THE PROBLEM: Going through the data, count each line that has the word "click". Reply with the total and nothing more.

DATA SECTION:
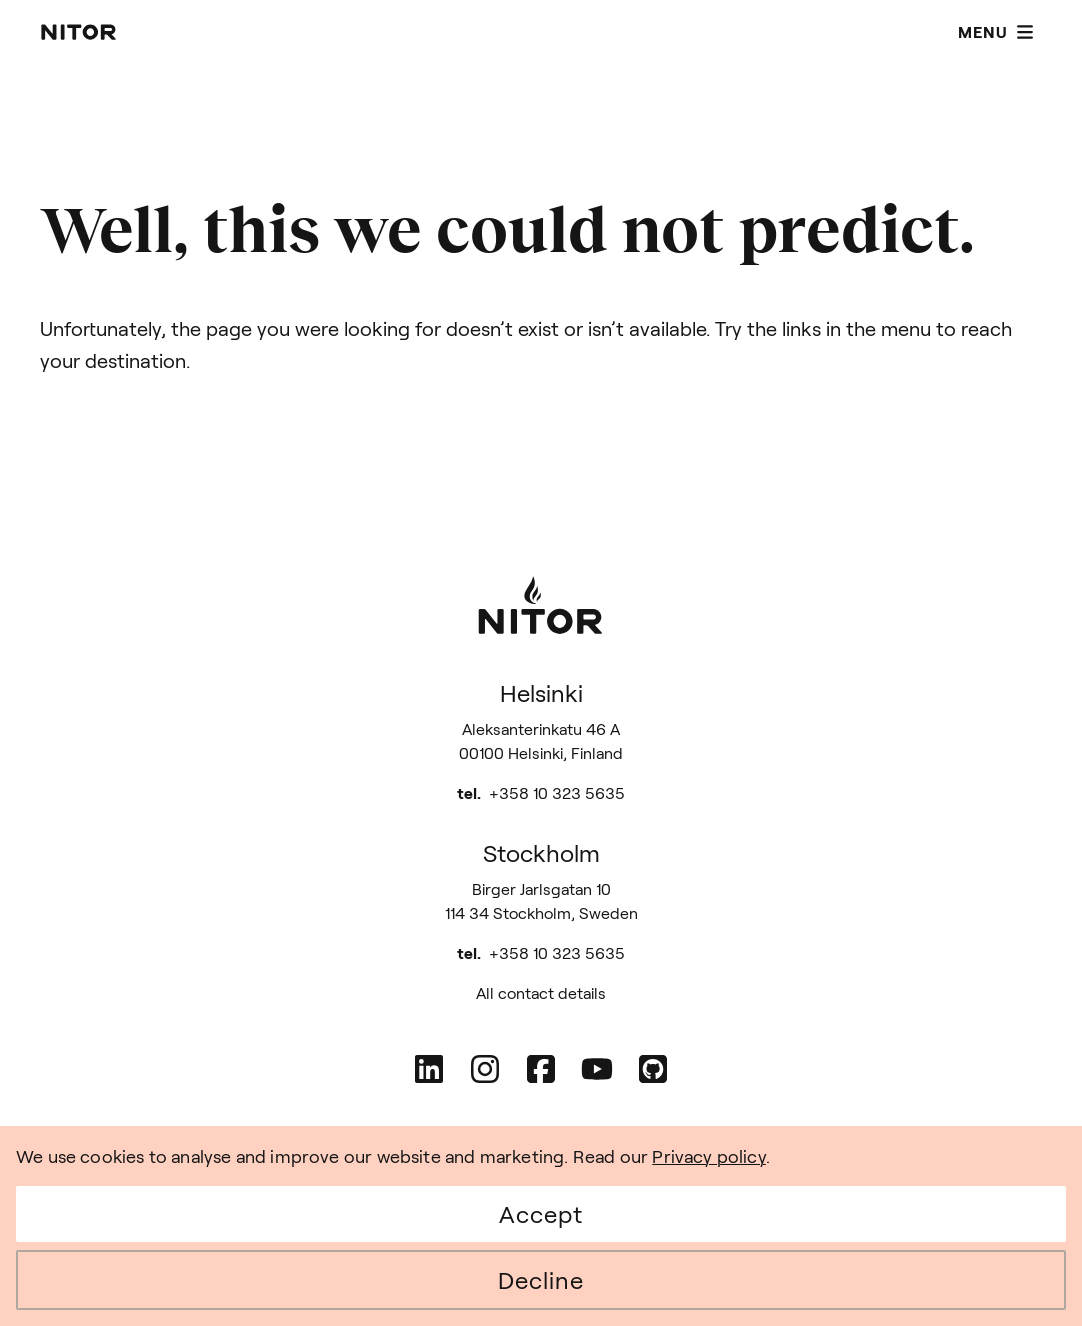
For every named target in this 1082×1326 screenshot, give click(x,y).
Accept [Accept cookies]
--
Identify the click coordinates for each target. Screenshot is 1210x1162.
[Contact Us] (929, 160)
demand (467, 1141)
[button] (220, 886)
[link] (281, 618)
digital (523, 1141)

PROBLEM SOLUTION: 2